Imbibition of water into the shale matrix is known as the primary reason for inefficient water recovery after hydraulic fracturing treatments. The hydration of clay minerals may induce microfractures in clay-rich shale samples. The increased porosity and permeability due to induced microfractures has been considered to be partly responsible for 1) excessive water uptake of gas shales, and 2) increase in hydrocarbon production rate after prolonged shut-in periods. To test this hypothesis, it is necessary to measure imbibition-induced strain and stress under representative laboratory conditions.

In this study, we conduct laboratory tests to 1) measure the strain and stress induced by water imbibition in gas shales and 2) investigate the effect of confining load on the rate of water imbibition. We conduct a three-phase study on rock samples from the Horn River Basin (HRB) and the Duvernay (DUV) Formation, located in the Western Canadian Sedimentary Basin. In the first phase, we measure baselines for water and kerosene imbibition into the rock samples by conducting spontaneous imbibition tests. In the second phase, we measure expansion of the rock samples during imbibition of water and kerosene, in separate tests, using a linear variable differential transformer (LVDT). In the third phase, we measure imbibition-induced tensile stress during water imbibition into the samples.

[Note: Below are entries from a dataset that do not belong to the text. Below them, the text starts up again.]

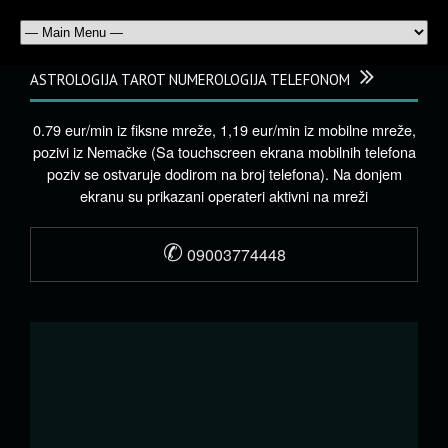
ASTROLOGIJA TAROT NUMEROLOGIJA TELEFONOM
0.79 eur/min iz fiksne mreže, 1,19 eur/min iz mobilne mreže,
pozivi iz Nemačke (Sa touchscreen ekrana mobilnih telefona
poziv se ostvaruje dodirom na broj telefona). Na donjem
ekranu su prikazani operateri aktivni na mreži
✆
09003774448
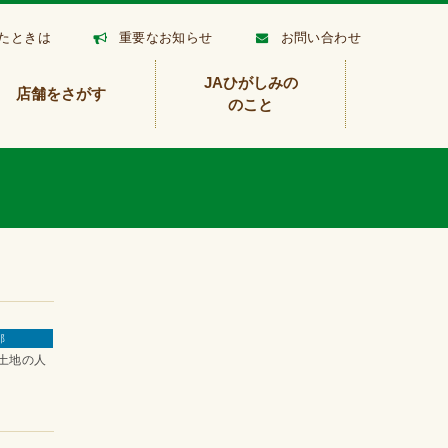
たときは
重要なお知らせ
お問い合わせ
JAひがしみの
店舗をさがす
のこと
那
土地の人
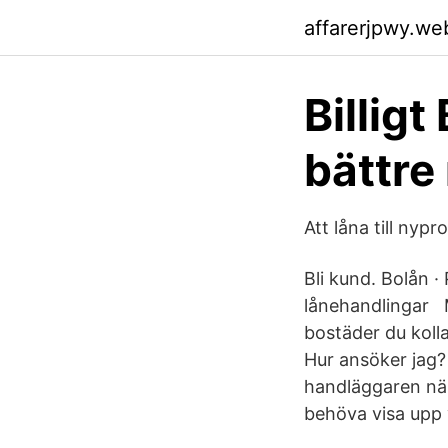
affarerjpwy.we
Billigt
bättre
Att låna till nypr
Bli kund. Bolån ·
lånehandlingar M
bostäder du koll
Hur ansöker jag?
handläggaren när
behöva visa upp 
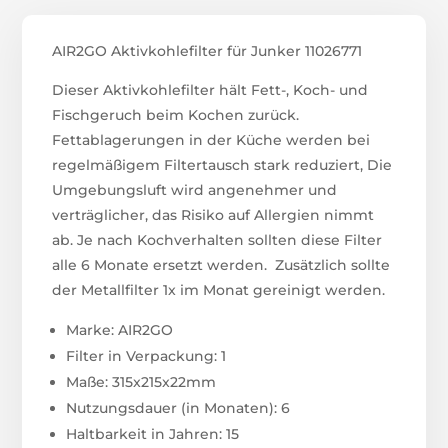
AIR2GO Aktivkohlefilter für Junker 11026771
Dieser Aktivkohlefilter hält Fett-, Koch- und
Fischgeruch beim Kochen zurück.
Fettablagerungen in der Küche werden bei
regelmäßigem Filtertausch stark reduziert, Die
Umgebungsluft wird angenehmer und
verträglicher, das Risiko auf Allergien nimmt
ab. Je nach Kochverhalten sollten diese Filter
alle 6 Monate ersetzt werden. Zusätzlich sollte
der Metallfilter 1x im Monat gereinigt werden.
Marke: AIR2GO
Filter in Verpackung: 1
Maße: 315x215x22mm
Nutzungsdauer (in Monaten): 6
Haltbarkeit in Jahren: 15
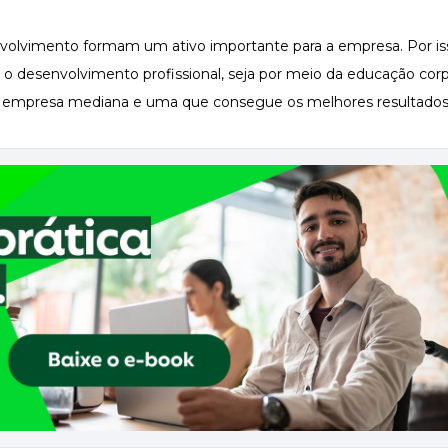
olvimento formam um ativo importante para a empresa. Por isso
 o desenvolvimento profissional, seja por meio da
educação corp
uma empresa mediana e uma que consegue os melhores resultado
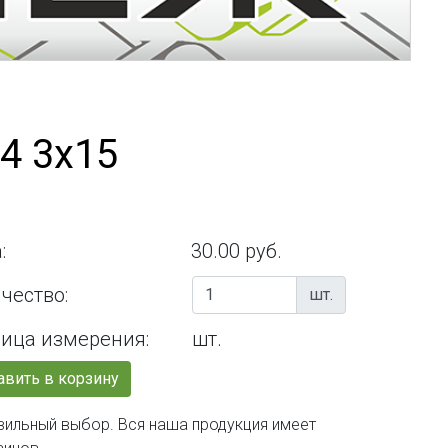
4 3х15
:
30.00 руб.
чество:
шт.
ица измерения:
шт.
вить в корзину
авильный выбор. Вся наша продукция имеет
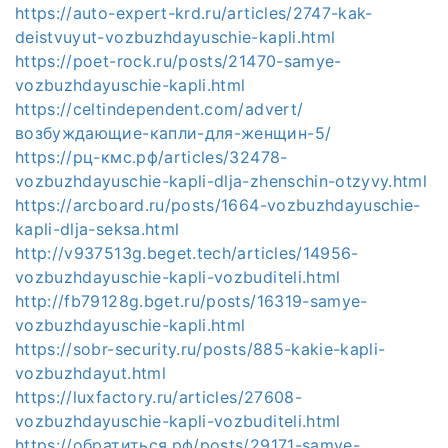
https://auto-expert-krd.ru/articles/2747-kak-
deistvuyut-vozbuzhdayuschie-kapli.html
https://poet-rock.ru/posts/21470-samye-
vozbuzhdayuschie-kapli.html
https://celtindependent.com/advert/
возбуждающие-капли-для-женщин-5/
https://рц-кмс.рф/articles/32478-
vozbuzhdayuschie-kapli-dlja-zhenschin-otzyvy.html
https://arcboard.ru/posts/1664-vozbuzhdayuschie-
kapli-dlja-seksa.html
http://v937513g.beget.tech/articles/14956-
vozbuzhdayuschie-kapli-vozbuditeli.html
http://fb79128g.bget.ru/posts/16319-samye-
vozbuzhdayuschie-kapli.html
https://sobr-security.ru/posts/885-kakie-kapli-
vozbuzhdayut.html
https://luxfactory.ru/articles/27608-
vozbuzhdayuschie-kapli-vozbuditeli.html
https://обратиться.рф/posts/29171-samye-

The results show that both HRB and DUV shale samples imbibe more water than kerosene, due to water adsorption by clay minerals. Imbibition of water increases the porosity of the HRB and the DUV samples by up to 0.94 and 0.25 percentage points, respectively. Expansion of all samples is anisotropic, with higher expansion perpendicular to the depositional lamination. Water imbibition into the samples induces an expansive stress as high as 17 psi. Moreover, applying confining stress reduces the imbibition of water by up to 18.1% and 33.7% in the HRB and DUV samples, respectively.